*** Opening of Record extracts ***

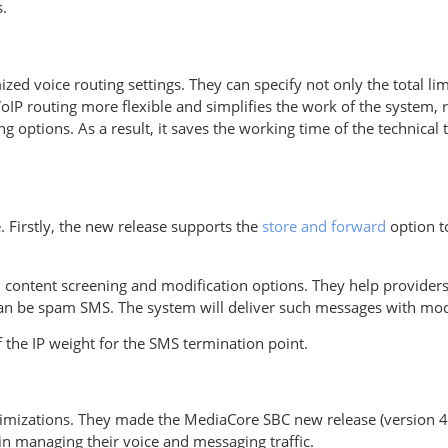
.
ed voice routing settings. They can specify not only the total limit
oIP routing more flexible and simplifies the work of the system, 
g options. As a result, it saves the working time of the technic
 Firstly, the new release supports the
store and forward
option to
 content screening and modification options. They help provider
an be spam SMS. The system will deliver such messages with mod
the IP weight for the SMS termination point.
timizations. They made the MediaCore SBC new release (version 4
 in managing their voice and messaging traffic.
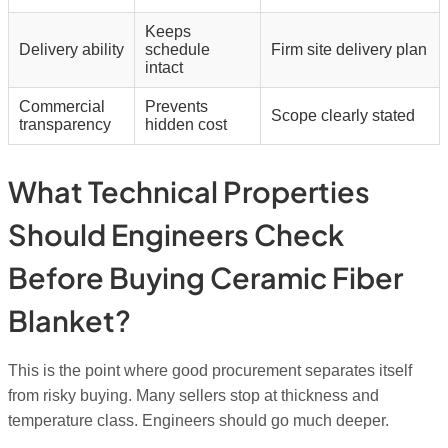
Keeps
Delivery ability
schedule
Firm site delivery plan
intact
Commercial
Prevents
Scope clearly stated
transparency
hidden cost
What Technical Properties
Should Engineers Check
Before Buying Ceramic Fiber
Blanket?
This is the point where good procurement separates itself
from risky buying. Many sellers stop at thickness and
temperature class. Engineers should go much deeper.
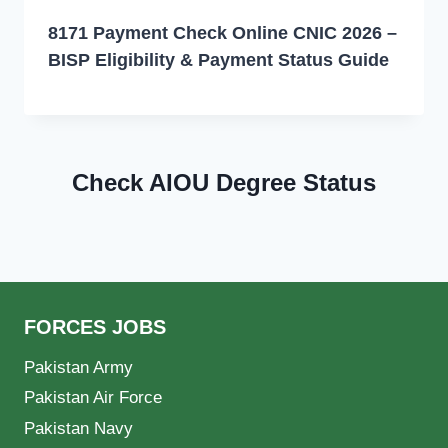
8171 Payment Check Online CNIC 2026 –
BISP Eligibility & Payment Status Guide
Check AIOU Degree Status
FORCES JOBS
Pakistan Army
Pakistan Air Force
Pakistan Navy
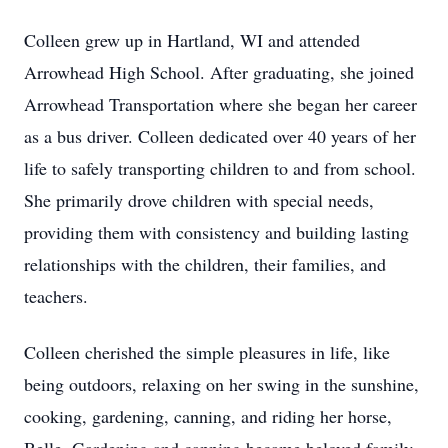
Colleen grew up in Hartland, WI and attended
Arrowhead High School. After graduating, she joined
Arrowhead Transportation where she began her career
as a bus driver. Colleen dedicated over 40 years of her
life to safely transporting children to and from school.
She primarily drove children with special needs,
providing them with consistency and building lasting
relationships with the children, their families, and
teachers.
Colleen cherished the simple pleasures in life, like
being outdoors, relaxing on her swing in the sunshine,
cooking, gardening, canning, and riding her horse,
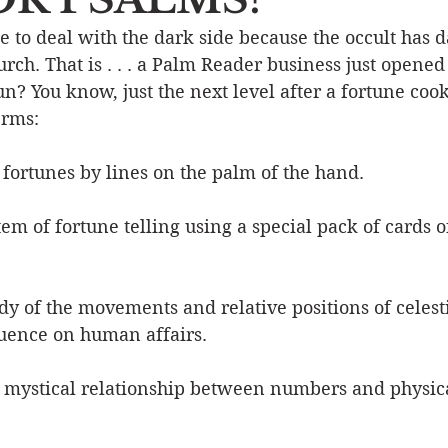
ime to deal with the dark side because the occult has 
Event
Character
Emotions
End Times
Praye
rch. That is . . . a Palm Reader business just opened 
un? You know, just the next level after a fortune cooki
erms:
Ministry/Service
Grace/Mercy
Evangelism
S
g fortunes by lines on the palm of the hand. 
Encouraging Others
Fellowship
tem of fortune telling using a special pack of cards o
udy of the movements and relative positions of celest
luence on human affairs. 
 mystical relationship between numbers and physical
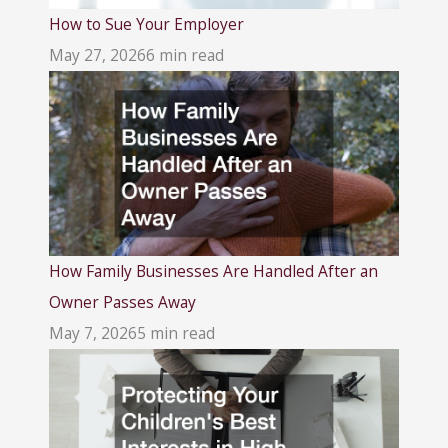
How to Sue Your Employer
May 27, 2026
6 min read
How Family Businesses Are Handled After an
Owner Passes Away
May 7, 2026
5 min read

*** Close of Record extracts ***

▸ Task directions
Drop the pictures and copy the data exactly.

▸ Exercise response
.
ed voice routing settings. They can specify not only the total limit
oIP routing more flexible and simplifies the work of the system, 
g options. As a result, it saves the working time of the technic
 Firstly, the new release supports the
store and forward
option to
 content screening and modification options. They help provider
an be spam SMS. The system will deliver such messages with mod
the IP weight for the SMS termination point.
timizations. They made the MediaCore SBC new release (version 4
 in managing their voice and messaging traffic.
Keeps
Delivery ability
schedule
Firm site delivery plan
intact
Commercial
Prevents
Scope clearly stated
transparency
hidden cost
What Technical Properties
Should Engineers Check
Before Buying Ceramic Fiber
Blanket?
This is the point where good procurement separates itself
from risky buying. Many sellers stop at thickness and
temperature class. Engineers should go much deeper.
8171 Payment Check Online CNIC 2026 –
BISP Eligibility & Payment Status Guide
Check AIOU Degree Status
FORCES JOBS
Pakistan Army
Pakistan Air Force
Pakistan Navy
Colleen grew up in Hartland, WI and attended
Arrowhead High School. After graduating, she joined
Arrowhead Transportation where she began her career
as a bus driver. Colleen dedicated over 40 years of her
life to safely transporting children to and from school.
She primarily drove children with special needs,
providing them with consistency and building lasting
relationships with the children, their families, and
teachers.
Colleen cherished the simple pleasures in life, like
being outdoors, relaxing on her swing in the sunshine,
cooking, gardening, canning, and riding her horse,
ime to deal with the dark side because the occult has 
Event
Character
Emotions
End Times
Praye
rch. That is . . . a Palm Reader business just opened 
un? You know, just the next level after a fortune cooki
erms:
Ministry/Service
Grace/Mercy
Evangelism
S
g fortunes by lines on the palm of the hand. 
Encouraging Others
Fellowship
tem of fortune telling using a special pack of cards o
udy of the movements and relative positions of celest
luence on human affairs. 
 mystical relationship between numbers and physical
How to Sue Your Employer
May 27, 2026
6 min read
How Family Businesses Are Handled After an
Owner Passes Away
May 7, 2026
5 min read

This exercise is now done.